The fall in the average Grade A Raffles Place rental value in Q3 marks the first quarterly decline since Q2 2004. This incipient weakening follows a rapid escalation in office rentals over the past two years on the back of tightening supply and strong demand from occupiers, including global financial institutions expanding their operations in Singapore.
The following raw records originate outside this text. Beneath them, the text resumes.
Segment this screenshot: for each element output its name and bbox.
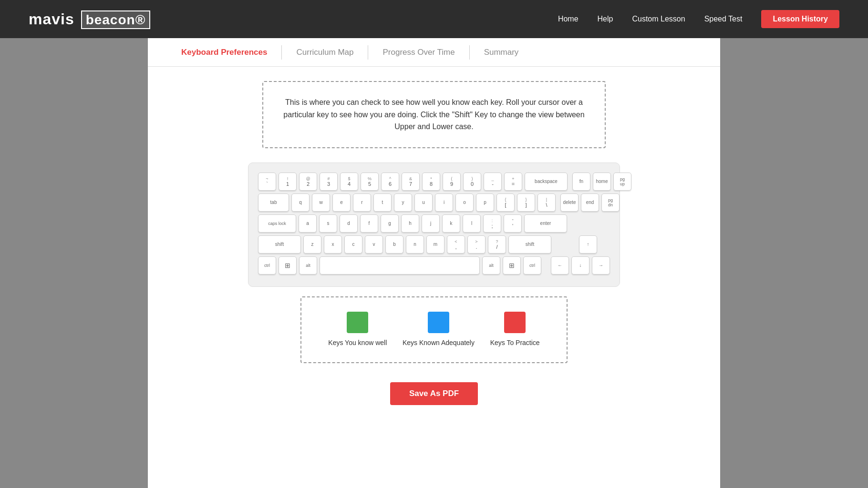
tab-keyboard-preferences-label: Keyboard Preferences — [181, 48, 267, 57]
key-backtick[interactable]: ~` — [258, 173, 276, 191]
save-pdf-button[interactable]: Save As PDF — [390, 382, 478, 405]
key-tab[interactable]: tab — [258, 193, 289, 212]
legend-color-blue — [428, 312, 449, 333]
key-comma[interactable]: <, — [447, 235, 465, 254]
key-a[interactable]: a — [299, 214, 317, 233]
tabs-bar: Keyboard Preferences Curriculum Map Prog… — [148, 38, 720, 67]
key-arrow-up[interactable]: ↑ — [579, 235, 597, 254]
key-delete[interactable]: delete — [560, 193, 579, 212]
lesson-history-button[interactable]: Lesson History — [761, 10, 839, 28]
info-box-text: This is where you can check to see how w… — [282, 96, 586, 133]
key-9[interactable]: (9 — [443, 173, 461, 191]
key-period[interactable]: >. — [467, 235, 486, 254]
nav-speed-test[interactable]: Speed Test — [704, 15, 743, 23]
key-bracket-left[interactable]: {[ — [496, 193, 515, 212]
key-j[interactable]: j — [422, 214, 440, 233]
tab-keyboard-preferences[interactable]: Keyboard Preferences — [167, 38, 281, 66]
key-1[interactable]: !1 — [279, 173, 297, 191]
key-w[interactable]: w — [312, 193, 330, 212]
logo: mavis beacon® — [29, 10, 150, 28]
key-pgdn[interactable]: pgdn — [601, 193, 620, 212]
tab-summary[interactable]: Summary — [470, 38, 533, 66]
key-enter[interactable]: enter — [524, 214, 567, 233]
key-x[interactable]: x — [324, 235, 342, 254]
main-nav: Home Help Custom Lesson Speed Test Lesso… — [558, 10, 839, 28]
key-e[interactable]: e — [332, 193, 351, 212]
key-4[interactable]: $4 — [340, 173, 358, 191]
key-m[interactable]: m — [426, 235, 444, 254]
key-8[interactable]: *8 — [422, 173, 440, 191]
key-h[interactable]: h — [401, 214, 419, 233]
key-equals[interactable]: += — [504, 173, 522, 191]
key-i[interactable]: i — [435, 193, 453, 212]
key-backslash[interactable]: |\ — [537, 193, 556, 212]
key-win-left[interactable]: ⊞ — [279, 256, 297, 274]
key-g[interactable]: g — [381, 214, 399, 233]
key-r[interactable]: r — [353, 193, 371, 212]
key-quote[interactable]: "' — [504, 214, 522, 233]
key-0[interactable]: )0 — [463, 173, 481, 191]
logo-beacon: beacon® — [81, 10, 151, 29]
key-backspace[interactable]: backspace — [525, 173, 568, 191]
key-6[interactable]: ^6 — [381, 173, 399, 191]
tab-progress-over-time-label: Progress Over Time — [382, 48, 455, 57]
tab-curriculum-map[interactable]: Curriculum Map — [282, 38, 368, 66]
key-2[interactable]: @2 — [299, 173, 317, 191]
key-q[interactable]: q — [291, 193, 310, 212]
key-arrow-down[interactable]: ↓ — [571, 256, 589, 274]
key-minus[interactable]: _- — [484, 173, 502, 191]
key-u[interactable]: u — [414, 193, 433, 212]
key-arrow-left[interactable]: ← — [551, 256, 569, 274]
key-semicolon[interactable]: :; — [483, 214, 501, 233]
key-shift-left[interactable]: shift — [258, 235, 301, 254]
key-fn[interactable]: fn — [572, 173, 590, 191]
key-p[interactable]: p — [476, 193, 494, 212]
key-d[interactable]: d — [340, 214, 358, 233]
key-f[interactable]: f — [360, 214, 378, 233]
key-win-right[interactable]: ⊞ — [503, 256, 521, 274]
key-l[interactable]: l — [463, 214, 481, 233]
key-row-2: tab q w e r t y u i o p {[ }] |\ delete … — [258, 193, 610, 212]
main-content: Keyboard Preferences Curriculum Map Prog… — [148, 38, 720, 488]
key-alt-left[interactable]: alt — [299, 256, 317, 274]
save-btn-container: Save As PDF — [148, 382, 720, 405]
key-5[interactable]: %5 — [361, 173, 379, 191]
key-s[interactable]: s — [319, 214, 337, 233]
nav-home[interactable]: Home — [558, 15, 579, 23]
key-slash[interactable]: ?/ — [488, 235, 506, 254]
tab-progress-over-time[interactable]: Progress Over Time — [368, 38, 469, 66]
legend-item-green: Keys You know well — [328, 312, 387, 346]
legend-color-red — [504, 312, 526, 333]
key-pgup[interactable]: pgup — [613, 173, 631, 191]
logo-mavis: mavis — [29, 10, 74, 28]
logo-text: mavis beacon® — [29, 10, 150, 28]
legend-label-red: Keys To Practice — [490, 339, 540, 346]
key-y[interactable]: y — [394, 193, 412, 212]
key-bracket-right[interactable]: }] — [517, 193, 535, 212]
key-shift-right[interactable]: shift — [508, 235, 551, 254]
key-b[interactable]: b — [385, 235, 403, 254]
logo-beacon-text: beacon® — [86, 12, 146, 27]
key-z[interactable]: z — [303, 235, 321, 254]
key-c[interactable]: c — [344, 235, 362, 254]
key-n[interactable]: n — [406, 235, 424, 254]
key-t[interactable]: t — [373, 193, 392, 212]
key-capslock[interactable]: caps lock — [258, 214, 296, 233]
legend-box: Keys You know well Keys Known Adequately… — [300, 296, 568, 363]
key-ctrl-right[interactable]: ctrl — [523, 256, 541, 274]
key-k[interactable]: k — [442, 214, 460, 233]
key-alt-right[interactable]: alt — [482, 256, 500, 274]
nav-help[interactable]: Help — [598, 15, 613, 23]
key-3[interactable]: #3 — [320, 173, 338, 191]
key-home[interactable]: home — [593, 173, 611, 191]
key-v[interactable]: v — [365, 235, 383, 254]
key-o[interactable]: o — [455, 193, 474, 212]
key-space[interactable] — [320, 256, 480, 274]
key-end[interactable]: end — [581, 193, 599, 212]
key-ctrl-left[interactable]: ctrl — [258, 256, 276, 274]
key-7[interactable]: &7 — [402, 173, 420, 191]
key-arrow-right[interactable]: → — [592, 256, 610, 274]
legend-label-blue: Keys Known Adequately — [403, 339, 475, 346]
nav-custom-lesson[interactable]: Custom Lesson — [632, 15, 685, 23]
legend-item-blue: Keys Known Adequately — [403, 312, 475, 346]
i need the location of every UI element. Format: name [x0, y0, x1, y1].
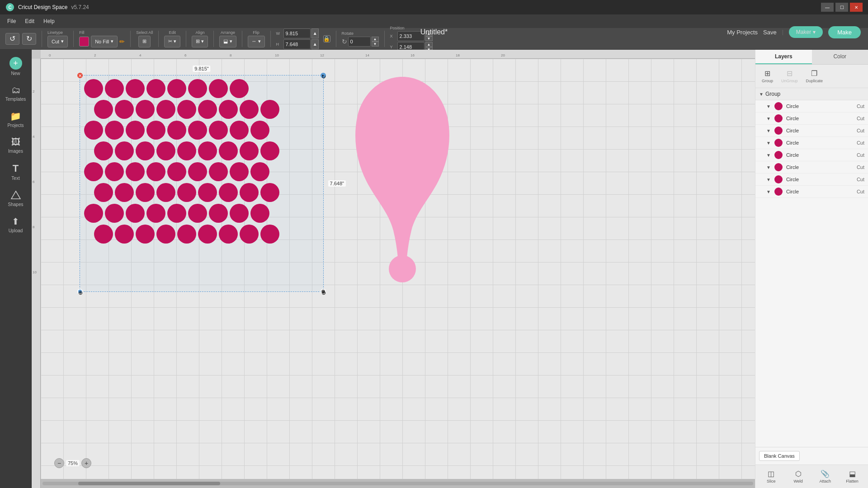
- group-button[interactable]: ⊞ Group: [759, 67, 776, 85]
- layer-item[interactable]: ▼ Circle Cut: [755, 113, 868, 125]
- linetype-dropdown[interactable]: Cut ▾: [47, 36, 68, 47]
- align-button[interactable]: ⊞ ▾: [192, 36, 208, 47]
- circle[interactable]: [177, 100, 196, 119]
- circle[interactable]: [209, 121, 228, 140]
- flip-button[interactable]: ↔ ▾: [248, 36, 265, 47]
- menu-file[interactable]: File: [7, 18, 16, 24]
- layer-item[interactable]: ▼ Circle Cut: [755, 149, 868, 161]
- weld-button[interactable]: ⬡ Weld: [786, 468, 811, 485]
- circle[interactable]: [209, 204, 228, 223]
- undo-button[interactable]: ↺: [5, 33, 19, 45]
- circle[interactable]: [84, 204, 103, 223]
- sidebar-item-new[interactable]: + New: [1, 53, 30, 80]
- circle[interactable]: [230, 121, 249, 140]
- edit-button[interactable]: ✂ ▾: [164, 36, 180, 47]
- circle[interactable]: [240, 183, 259, 202]
- circle[interactable]: [94, 141, 113, 160]
- circle[interactable]: [167, 79, 186, 98]
- sidebar-item-projects[interactable]: 📁 Projects: [1, 107, 30, 131]
- tab-color[interactable]: Color: [812, 50, 868, 64]
- circle[interactable]: [209, 79, 228, 98]
- layer-item[interactable]: ▼ Circle Cut: [755, 100, 868, 113]
- maximize-button[interactable]: ☐: [835, 3, 848, 12]
- rotate-down[interactable]: ▼: [372, 42, 379, 47]
- circle[interactable]: [240, 100, 259, 119]
- circle[interactable]: [126, 121, 145, 140]
- circle[interactable]: [84, 162, 103, 181]
- arrange-button[interactable]: ⬓ ▾: [219, 36, 236, 47]
- circle[interactable]: [115, 183, 134, 202]
- make-button[interactable]: Make: [828, 26, 861, 38]
- rotate-up[interactable]: ▲: [372, 37, 379, 42]
- circle[interactable]: [230, 204, 249, 223]
- duplicate-button[interactable]: ❐ Duplicate: [803, 67, 826, 85]
- zoom-out-button[interactable]: −: [54, 458, 64, 468]
- circle[interactable]: [219, 141, 238, 160]
- fill-dropdown[interactable]: No Fill ▾: [91, 36, 118, 47]
- circle[interactable]: [84, 79, 103, 98]
- circle[interactable]: [115, 100, 134, 119]
- circle[interactable]: [188, 204, 207, 223]
- save-button[interactable]: Save: [763, 29, 777, 36]
- circle[interactable]: [240, 225, 259, 244]
- circle[interactable]: [219, 183, 238, 202]
- minimize-button[interactable]: —: [821, 3, 834, 12]
- circle[interactable]: [260, 141, 279, 160]
- layer-item[interactable]: ▼ Circle Cut: [755, 161, 868, 174]
- circle[interactable]: [198, 100, 217, 119]
- circle[interactable]: [94, 225, 113, 244]
- circle[interactable]: [156, 225, 175, 244]
- fill-color-swatch[interactable]: [79, 37, 89, 47]
- circle[interactable]: [115, 225, 134, 244]
- rotate-handle[interactable]: ↻: [321, 73, 326, 78]
- circle[interactable]: [250, 204, 269, 223]
- size-w-up[interactable]: ▲: [311, 28, 319, 38]
- circle[interactable]: [250, 162, 269, 181]
- resize-handle-br[interactable]: ⊕: [321, 289, 326, 294]
- hscroll-thumb[interactable]: [78, 482, 220, 485]
- zoom-in-button[interactable]: +: [81, 458, 91, 468]
- circle[interactable]: [260, 100, 279, 119]
- sidebar-item-shapes[interactable]: Shapes: [1, 186, 30, 211]
- lock-aspect-ratio-button[interactable]: 🔒: [323, 35, 330, 42]
- slice-button[interactable]: ◫ Slice: [759, 468, 783, 485]
- blank-canvas-button[interactable]: Blank Canvas: [759, 451, 800, 461]
- redo-button[interactable]: ↻: [22, 33, 36, 45]
- circle[interactable]: [230, 162, 249, 181]
- circle[interactable]: [188, 121, 207, 140]
- group-header[interactable]: ▼ Group: [755, 88, 868, 100]
- flatten-button[interactable]: ⬓ Flatten: [840, 468, 864, 485]
- maker-dropdown-button[interactable]: Maker ▾: [789, 26, 823, 38]
- sidebar-item-upload[interactable]: ⬆ Upload: [1, 212, 30, 237]
- sidebar-item-images[interactable]: 🖼 Images: [1, 133, 30, 157]
- delete-handle[interactable]: ✕: [77, 73, 83, 78]
- resize-handle-bl[interactable]: ⊕: [77, 289, 83, 294]
- circle[interactable]: [105, 204, 124, 223]
- sidebar-item-templates[interactable]: 🗂 Templates: [1, 81, 30, 105]
- layer-item[interactable]: ▼ Circle Cut: [755, 174, 868, 186]
- circle[interactable]: [136, 100, 155, 119]
- canvas-area[interactable]: 0 2 4 6 8 10 12 14 16 18 20 2 4 6 8 10: [32, 50, 755, 488]
- layer-item[interactable]: ▼ Circle Cut: [755, 125, 868, 137]
- attach-button[interactable]: 📎 Attach: [813, 468, 838, 485]
- layer-item[interactable]: ▼ Circle Cut: [755, 186, 868, 198]
- menu-edit[interactable]: Edit: [25, 18, 34, 24]
- circle[interactable]: [156, 141, 175, 160]
- ungroup-button[interactable]: ⊟ UnGroup: [778, 67, 801, 85]
- rotate-input[interactable]: [348, 37, 371, 47]
- circle[interactable]: [146, 121, 165, 140]
- edit-pen-icon[interactable]: ✏: [119, 38, 125, 45]
- tab-layers[interactable]: Layers: [755, 50, 812, 64]
- circle[interactable]: [188, 162, 207, 181]
- circle[interactable]: [230, 79, 249, 98]
- circle[interactable]: [188, 79, 207, 98]
- circle[interactable]: [146, 204, 165, 223]
- circle[interactable]: [136, 225, 155, 244]
- circle[interactable]: [240, 141, 259, 160]
- circle[interactable]: [136, 141, 155, 160]
- circle[interactable]: [94, 183, 113, 202]
- circle[interactable]: [105, 121, 124, 140]
- circle[interactable]: [260, 183, 279, 202]
- circle[interactable]: [209, 162, 228, 181]
- circle[interactable]: [94, 100, 113, 119]
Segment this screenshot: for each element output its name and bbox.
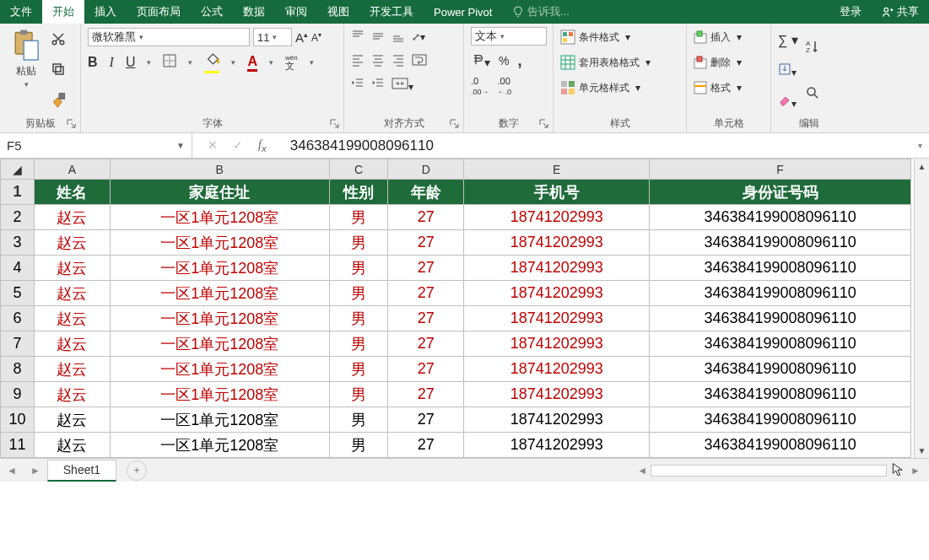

Average Grade A Raffles Place rents surged 82 per cent last year and that was on top of the 67 per cent gain posted in 2006, according to Knight Frank.

But it’s a different story now. ‘Since Q1 2008, there appears to be a crack in the growth momentum for office demand in the Downtown Core area due to external factors such as the US sub-prime crisis that began in the second half of last year,’ said Mr Mak.

The slowdown in demand in the Downtown Core area – which includes the key office districts like Raffles Place/Marina Bay, Shenton Way and Marina Centre – and tapering off in rentals in Q3 does not come as a surprise, he adds. ‘The tenants in this area are primarily financial institutions, many of which had already completed their expansion or consolidation plans over the last 24 months and some are adopting a more cautious approach by putting any further expansion plans on hold,’ Mr Mak observed.

Knight Frank’s data showed that Grade B offices in Singapore also experienced downward pressure on rentals in Q3. The biggest fall was in the Orchard Road location, where the average rent decreased 7.8 per cent quarter-on-quarter to $10.70 psf a month in Q3. Raffles Place and Shenton Way/ Robinson Rd/Tanjong Pagar Grade B offices were less impacted by easing office rentals and dipped by 1.8 per cent and 2 per cent quarter-on-quarter respectively.

As a whole, offices in non-CBD locations also mirrored the general slowdown in rental in Q3. Rentals continued to weaken for the Beach Road/Middle Road area, with a 3.4 per cent quarter-on-quarter drop. Suburban areas too met a similar fate with quarter-on-quarter rental decreases ranging from 1-8 per cent.

Looking ahead, Knight Frank said that in the short term, the beleaguered financial markets are expected to lead to many firms either postponing their expansion plans or consolidating their space usage. Restructuring at some organisations could lead to sub-letting of excess space to ease cashflow problems.